START DATA FOR THIS TASK

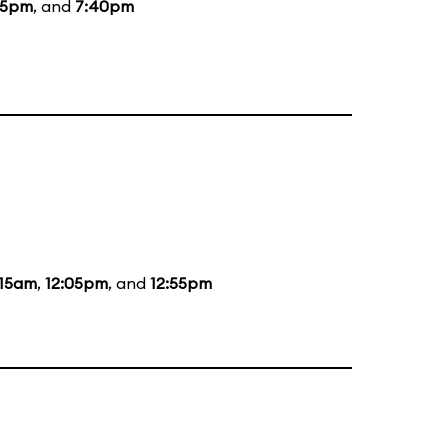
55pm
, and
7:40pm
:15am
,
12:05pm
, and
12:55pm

END DATA FOR THIS TASK
START DATA FOR THIS TASK

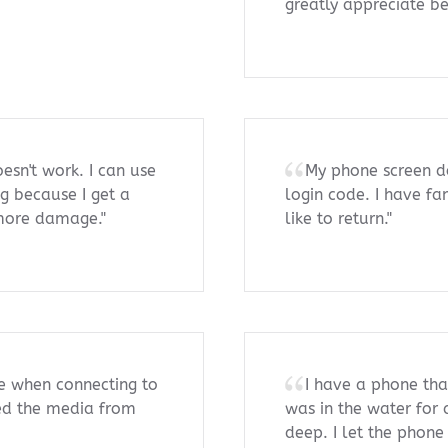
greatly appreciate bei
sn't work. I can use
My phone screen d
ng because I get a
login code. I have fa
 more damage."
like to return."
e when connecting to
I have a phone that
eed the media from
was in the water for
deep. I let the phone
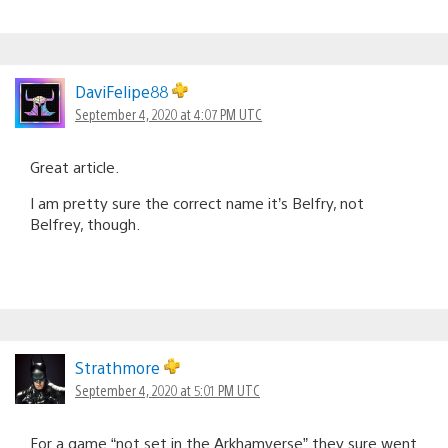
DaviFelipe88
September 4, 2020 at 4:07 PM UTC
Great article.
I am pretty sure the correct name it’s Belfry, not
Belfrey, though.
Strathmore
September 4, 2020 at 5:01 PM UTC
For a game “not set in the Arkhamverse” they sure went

END DATA FOR THIS TASK

* [WHAT IS BEING ASKED] In the records above, everything from the line with "was in the water for" down to the line with "they sure went" must be duplicated exactly, both lines kept. Leave no pictures in.

* [EXERCISE ANSWER]
was in the water for
deep. I let the phone
DaviFelipe88
September 4, 2020 at 4:07 PM UTC
Great article.
I am pretty sure the correct name it’s Belfry, not
Belfrey, though.
Strathmore
September 4, 2020 at 5:01 PM UTC
For a game “not set in the Arkhamverse” they sure went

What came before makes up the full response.